How welfare actually works:
Case 1: People have bad education/no training/can't afford training and don't qualify for or have heard of workforce grants. They get a job at, say, Walmart or some other asshole corporation. Walmart at one point designed its scheduling and pay so they paid just under breakpoints for local welfare, effectively using welfare to subsidize places.
Case 2: You live in a former manufacturing or some other industry town and the industry is gone. There are just enough people in this town that state and federal politicians want your guaranteed votes. Therefore, they get enough state money funneled to you to let your town eke out a little longer instead of allowing the town to fail or offering to pay for your relocation to a developing community. People actively don't want to leave because they love their little town and it's really everyone else's fault, especially those dirty liberals.

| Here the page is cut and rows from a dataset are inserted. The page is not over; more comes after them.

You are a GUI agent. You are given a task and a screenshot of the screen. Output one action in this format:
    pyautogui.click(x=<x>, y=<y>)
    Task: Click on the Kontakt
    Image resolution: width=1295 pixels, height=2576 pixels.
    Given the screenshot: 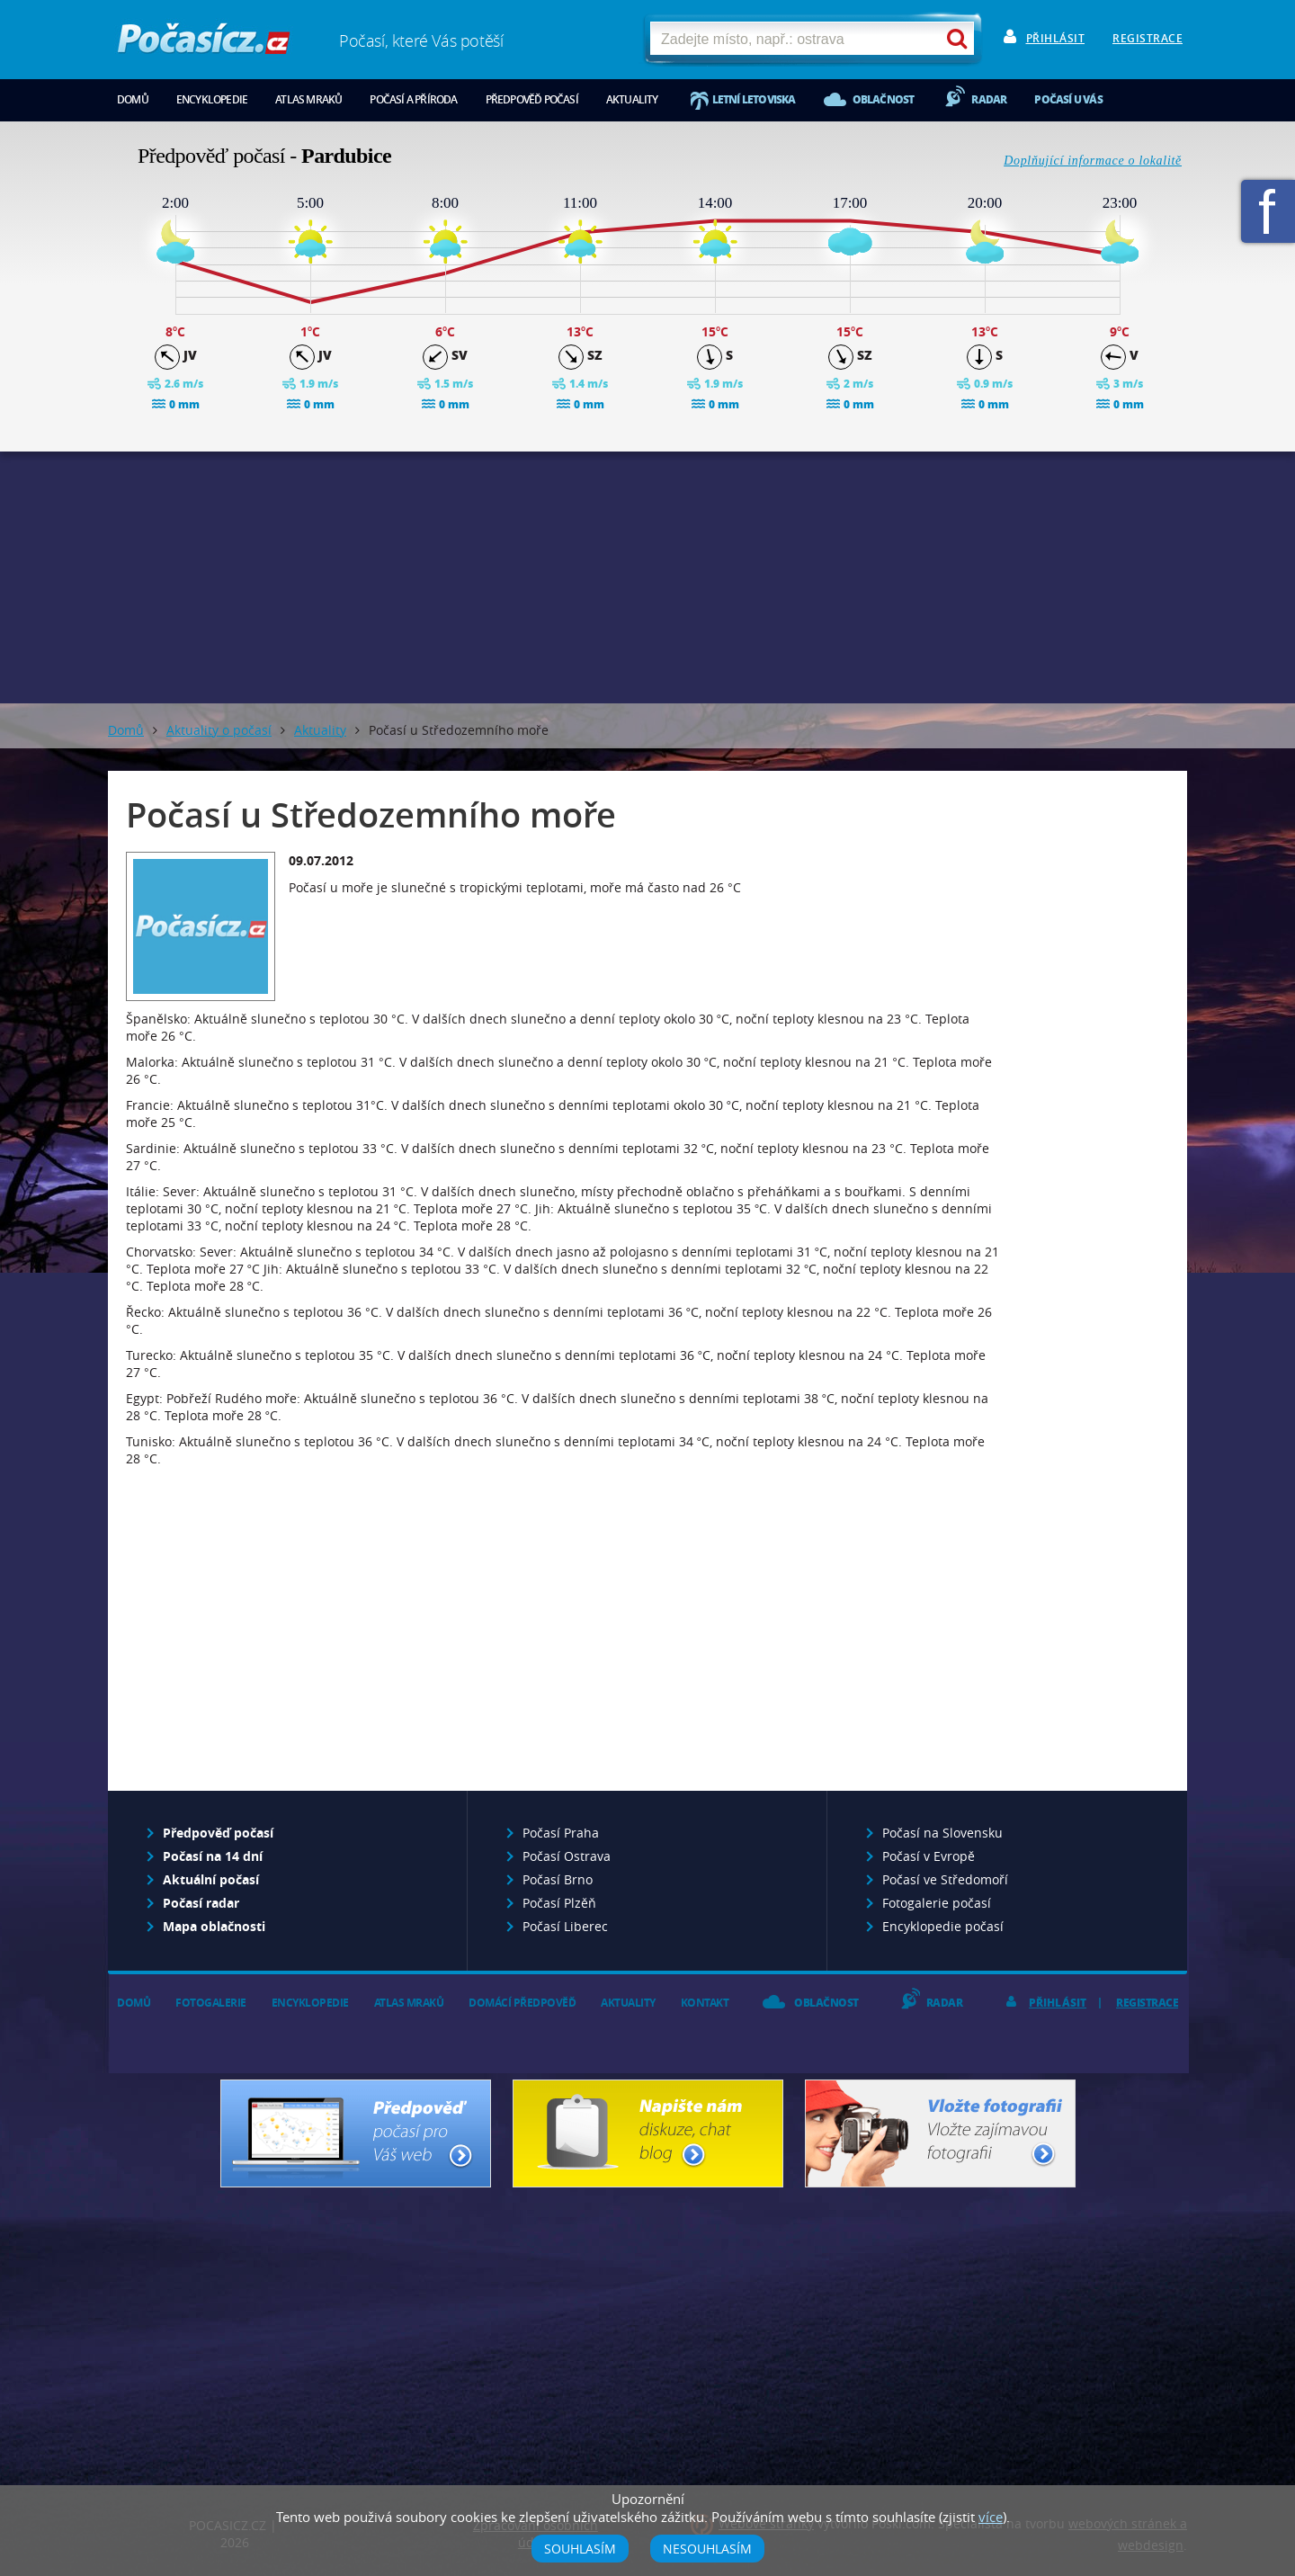 What is the action you would take?
    pyautogui.click(x=705, y=2002)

Case 3: The same, but in a city to get votes. People don't know how to get jobs, what jobs are good, where to get training, etc. Lazy politicians look after them just enough to get the vote and don't, for example, start running programs designed to get people fast tracked into skilled industries in demand.
Here's an example of a fix.
I know a city whose housing program for the poor takes people who live in those programs and helps them train to get into the union that fixes up/builds/wires at the building they live in and other sites, thus getting them into good employment.